Twenty-one Britons have been identified as victims, with nine more believed to among the dead, Downing Street said.
All the seriously injured have now left Tunisia and those killed will begin to be repatriated on Wednesday, it added.
Tunisian authorities have arrested several people on suspicion of helping the gunman, who had links to the jihadist group Islamic State (IS).
Downing Street has ruled out a British inquiry into the attack, saying British police would assist the Tunisian investigation.
There is currently a team of 27 people in Tunisia, from the Foreign Office, the Ministry of Defence and the police.
The four injured Britons returned on a specially modified RAF C17 transport plane which had left Brize Norton in Oxfordshire for Tunisia on Monday afternoon.
Medics experienced at bringing injured service personnel back from operations overseas were on board.
The Ministry of Defence said the plane had flown into Birmingham Airport, where one patient was taken off, before it continued to Brize Norton.
A spokesman for Queen Elizabeth Hospital in Birmingham said the patient arrived at 00:45 BST.
Professor Sir Keith Porter, a senior surgeon at the hospital, said: "I can say at this stage that the patient has life-changing and life-threatening injuries. We hope to release more information about the patient later."
The other injured patients are being treated at John Radcliffe Hospital in Oxford, Derriford Hospital in Plymouth and London's St Mary's Hospital, said Downing Street.
In other developments:
- Foreign Secretary Philip Hammond is to chair a meeting of the government's Cobra emergency committee on Tuesday afternoon
- a major exercise to test how British security services would respond to a terrorist attack is taking place in London
- a national minute's silence will take place in the UK on Friday at 12:00 BST, a week after the shooting
- flags on government and royal buildings will fly at half-mast
- every primary and secondary school in England is to receive guidance on how to spot grooming of pupils by extremists
Tunisia beach attack: The victims
The names of those killed in the attack are slowly emerging.

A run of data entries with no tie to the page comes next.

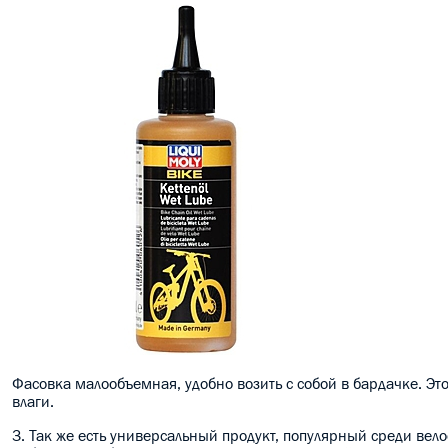
Фасовка малообъемная, удобно возить с собой в бардачке. Эт
влаги.
3. Так же есть универсальный продукт, популярный среди вел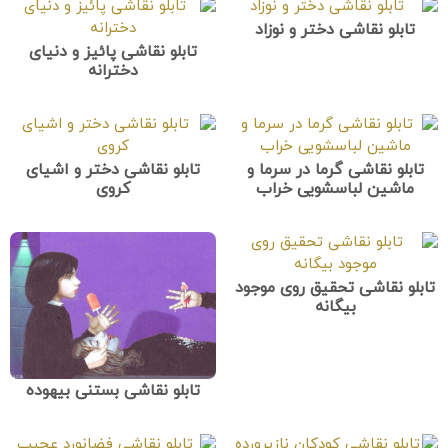
تابلو نقاشی دختر و نوزاد
تابلو نقاشی پائیز و دنیای
دخترانه
تابلو نقاشی گرما در سرما و
تابلو نقاشی دختر و اشیای
ماشین لباسشویی خراب
کروی
تابلو نقاشی تحقیق روی موجود
بیگانه
تابلو نقاشی بستنی بیهوده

Here's what we know so far about those who lost their lives, as well as those who are injured and missing.
Some survivors have also been speaking out about their ordeal.

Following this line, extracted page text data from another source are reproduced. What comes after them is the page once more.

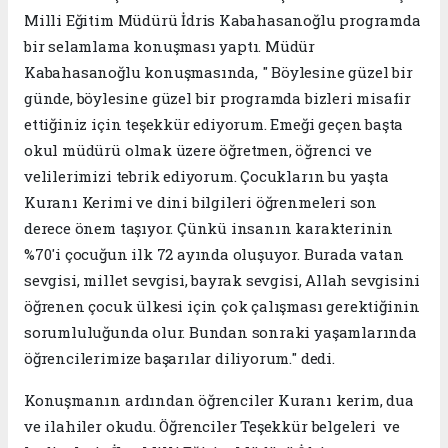
Milli Eğitim Müdürü İdris Kabahasanoğlu programda
bir selamlama konuşması yaptı. Müdür
Kabahasanoğlu konuşmasında, " Böylesine güzel bir
günde, böylesine güzel bir programda bizleri misafir
ettiğiniz için teşekkür ediyorum. Emeği geçen başta
okul müdürü olmak üzere öğretmen, öğrenci ve
velilerimizi tebrik ediyorum. Çocukların bu yaşta
Kuranı Kerimi ve dini bilgileri öğrenmeleri son
derece önem taşıyor. Çünkü insanın karakterinin
%70'i çocuğun ilk 72 ayında oluşuyor. Burada vatan
sevgisi, millet sevgisi, bayrak sevgisi, Allah sevgisini
öğrenen çocuk ülkesi için çok çalışması gerektiğinin
sorumluluğunda olur. Bundan sonraki yaşamlarında
öğrencilerimize başarılar diliyorum." dedi.
Konuşmanın ardından öğrenciler Kuranı kerim, dua
ve ilahiler okudu. Öğrenciler Teşekkür belgeleri ve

In a speech to the Commons on Monday, following a minute's silence held by MPs, Prime Minister David Cameron described the attack as "brutal and sickening".
Also on Monday, Home Secretary Theresa May laid flowers on the beach near Sousse where gunman Seifeddine Rezgui shot people near the Imperial Marhaba and Bellevue hotels.
Tunisian authorities have said they believe the 23-year-old student - who was shot dead by police - acted alone, but had help planning the attack.
Local media reports suggest one of those detained is a flatmate of Rezgui.
British holidaymaker Steve Johnson contradicted the police's account, telling the BBC he saw a second gunman.
Background and analysis
- What we know so far
- Special report on the Tunisia attack
- Profile of gunman Seifeddine Rezgui
- Why was Tunisia targeted?
- How do terrorist attacks affect tourism
- Tributes have been paid to victims in England, Wales, Scotland and Northern Ireland
- What can UK police do?
Tributes are continuing to be paid to the British victims, who include three generations of the same family and a husband who died trying to shield his wife.
Most identities of the British victims have not been officially released.
The BBC understands the couple, from Lancashire, were staying at the Hotel Riu Imperial Marhaba when the attack took place.
Three Irish people, one Belgian and one German are also thought to be among the 38 people who died. At least 36 people were injured.
Holiday firms Thomson and First Choice announced they had cancelled all their holidays to Tunisia due to leave on or before Thursday 9 July.
Customers can receive a full refund or choose an alternative destination free of charge.
'Empty' in Sousse
By Toby Brown, BBC News
Forty-five minutes driving around Sousse and there was little sign of the increased security measures.
Worryingly for local Tunisians there was also little sign of the tourists this country so relies on.
At the medina locals took to the shade to watch very few holidaymakers walk past the old statues and walls of the bazaar.
Sousse's beachfront "train" would not be out of place in Hastings or Blackpool - except for the fact it was empty.
The loans to support the tourist industry are doubtless welcome but one wonders if they can sustain this resort for very long.
Tour companies have laid on extra flights and about 10,000 British tourists have flown home from Tunisia since Friday, according to the Association of British Travel Agents.
The Foreign Office has updated its travel advice to warn that further terrorist attacks in Tunisia are possible, and urged people to be vigilant.
The Tunisian government has brought in increased security measures, and the country's Interior Minister Mohamed Gharsalli said 1,000 troops would now be deployed to protect beach resorts.